Task directions: Write out, exactly as they appear, only the lines running from the line with "This screenshot has height=2576, width=331." to the final line of the listing; include both.

————————

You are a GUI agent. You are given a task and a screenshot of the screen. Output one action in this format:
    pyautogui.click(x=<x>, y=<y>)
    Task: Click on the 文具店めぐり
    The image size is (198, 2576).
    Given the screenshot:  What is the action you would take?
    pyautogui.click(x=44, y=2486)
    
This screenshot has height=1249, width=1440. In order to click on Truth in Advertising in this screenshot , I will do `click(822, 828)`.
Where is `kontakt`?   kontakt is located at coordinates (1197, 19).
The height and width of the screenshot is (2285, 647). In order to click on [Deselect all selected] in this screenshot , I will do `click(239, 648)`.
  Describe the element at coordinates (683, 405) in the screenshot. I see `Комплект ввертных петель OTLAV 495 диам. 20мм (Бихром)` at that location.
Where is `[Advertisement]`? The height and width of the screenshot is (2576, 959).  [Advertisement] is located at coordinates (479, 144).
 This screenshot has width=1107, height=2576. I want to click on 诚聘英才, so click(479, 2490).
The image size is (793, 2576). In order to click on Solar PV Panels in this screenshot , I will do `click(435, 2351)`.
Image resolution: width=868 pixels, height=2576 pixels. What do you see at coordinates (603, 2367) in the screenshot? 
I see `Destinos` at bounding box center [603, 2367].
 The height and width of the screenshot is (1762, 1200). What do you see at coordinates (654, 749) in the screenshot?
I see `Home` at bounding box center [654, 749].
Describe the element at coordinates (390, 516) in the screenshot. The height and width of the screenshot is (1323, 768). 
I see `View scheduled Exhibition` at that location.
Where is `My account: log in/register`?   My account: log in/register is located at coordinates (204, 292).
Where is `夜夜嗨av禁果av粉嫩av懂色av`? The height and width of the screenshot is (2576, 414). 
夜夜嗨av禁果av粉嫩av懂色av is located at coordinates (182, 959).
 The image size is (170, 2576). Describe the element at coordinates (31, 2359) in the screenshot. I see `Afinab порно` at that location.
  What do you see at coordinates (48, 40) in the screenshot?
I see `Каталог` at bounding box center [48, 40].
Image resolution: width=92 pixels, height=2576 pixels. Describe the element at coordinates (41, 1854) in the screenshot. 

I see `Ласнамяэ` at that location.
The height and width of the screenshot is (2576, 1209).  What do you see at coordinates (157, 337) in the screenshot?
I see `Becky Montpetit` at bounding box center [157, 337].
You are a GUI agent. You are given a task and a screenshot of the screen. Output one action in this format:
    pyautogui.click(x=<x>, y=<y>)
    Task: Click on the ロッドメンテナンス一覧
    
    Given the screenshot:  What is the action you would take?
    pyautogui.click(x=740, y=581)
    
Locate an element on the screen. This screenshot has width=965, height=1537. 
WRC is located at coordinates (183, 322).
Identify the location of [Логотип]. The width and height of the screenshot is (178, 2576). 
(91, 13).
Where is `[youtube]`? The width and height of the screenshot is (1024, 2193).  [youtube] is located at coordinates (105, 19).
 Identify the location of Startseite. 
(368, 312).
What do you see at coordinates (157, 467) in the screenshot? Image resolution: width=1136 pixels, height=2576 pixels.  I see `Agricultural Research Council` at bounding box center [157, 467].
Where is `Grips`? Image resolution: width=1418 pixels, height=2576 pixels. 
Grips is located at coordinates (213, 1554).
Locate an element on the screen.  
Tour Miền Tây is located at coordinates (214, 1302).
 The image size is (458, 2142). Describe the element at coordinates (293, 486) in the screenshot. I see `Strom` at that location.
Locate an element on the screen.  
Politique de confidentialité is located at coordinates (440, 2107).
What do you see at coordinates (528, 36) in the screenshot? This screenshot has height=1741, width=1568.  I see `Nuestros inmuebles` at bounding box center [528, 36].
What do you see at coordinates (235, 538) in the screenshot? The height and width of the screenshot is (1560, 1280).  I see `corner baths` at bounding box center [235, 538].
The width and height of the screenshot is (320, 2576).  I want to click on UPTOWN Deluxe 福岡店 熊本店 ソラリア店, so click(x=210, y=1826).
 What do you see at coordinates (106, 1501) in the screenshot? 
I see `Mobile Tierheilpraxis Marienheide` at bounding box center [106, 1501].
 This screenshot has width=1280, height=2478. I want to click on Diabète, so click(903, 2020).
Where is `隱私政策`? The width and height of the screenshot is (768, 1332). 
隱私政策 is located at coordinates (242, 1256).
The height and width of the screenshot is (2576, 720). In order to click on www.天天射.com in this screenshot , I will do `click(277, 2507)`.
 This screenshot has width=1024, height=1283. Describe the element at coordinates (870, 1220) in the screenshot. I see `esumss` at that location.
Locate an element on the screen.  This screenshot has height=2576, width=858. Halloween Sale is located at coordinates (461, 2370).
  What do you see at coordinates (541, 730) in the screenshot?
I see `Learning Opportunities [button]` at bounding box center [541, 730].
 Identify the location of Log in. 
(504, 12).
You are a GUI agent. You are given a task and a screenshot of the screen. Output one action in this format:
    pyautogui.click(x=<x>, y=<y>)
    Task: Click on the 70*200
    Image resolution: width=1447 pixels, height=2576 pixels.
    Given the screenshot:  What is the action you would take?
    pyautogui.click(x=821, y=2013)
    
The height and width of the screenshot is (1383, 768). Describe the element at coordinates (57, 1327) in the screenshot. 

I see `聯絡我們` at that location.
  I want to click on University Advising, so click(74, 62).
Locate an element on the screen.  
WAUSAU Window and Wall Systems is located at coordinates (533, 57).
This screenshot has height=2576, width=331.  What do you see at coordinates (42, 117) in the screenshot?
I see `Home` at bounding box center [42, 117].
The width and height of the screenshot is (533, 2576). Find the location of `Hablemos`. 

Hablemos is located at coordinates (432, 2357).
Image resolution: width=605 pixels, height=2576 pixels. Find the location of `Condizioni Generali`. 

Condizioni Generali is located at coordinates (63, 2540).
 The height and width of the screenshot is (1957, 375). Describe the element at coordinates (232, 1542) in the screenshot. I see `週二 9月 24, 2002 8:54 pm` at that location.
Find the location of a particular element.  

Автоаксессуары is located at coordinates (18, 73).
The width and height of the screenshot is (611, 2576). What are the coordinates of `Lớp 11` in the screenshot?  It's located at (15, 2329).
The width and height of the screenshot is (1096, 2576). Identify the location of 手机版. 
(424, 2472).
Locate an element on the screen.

————————

Answer section:
This screenshot has height=2576, width=331.  What do you see at coordinates (42, 117) in the screenshot?
I see `Home` at bounding box center [42, 117].
The width and height of the screenshot is (533, 2576). Find the location of `Hablemos`. 

Hablemos is located at coordinates (432, 2357).
Image resolution: width=605 pixels, height=2576 pixels. Find the location of `Condizioni Generali`. 

Condizioni Generali is located at coordinates (63, 2540).
 The height and width of the screenshot is (1957, 375). Describe the element at coordinates (232, 1542) in the screenshot. I see `週二 9月 24, 2002 8:54 pm` at that location.
Find the location of a particular element.  

Автоаксессуары is located at coordinates (18, 73).
The width and height of the screenshot is (611, 2576). What are the coordinates of `Lớp 11` in the screenshot?  It's located at (15, 2329).
The width and height of the screenshot is (1096, 2576). Identify the location of 手机版. 
(424, 2472).
Locate an element on the screen.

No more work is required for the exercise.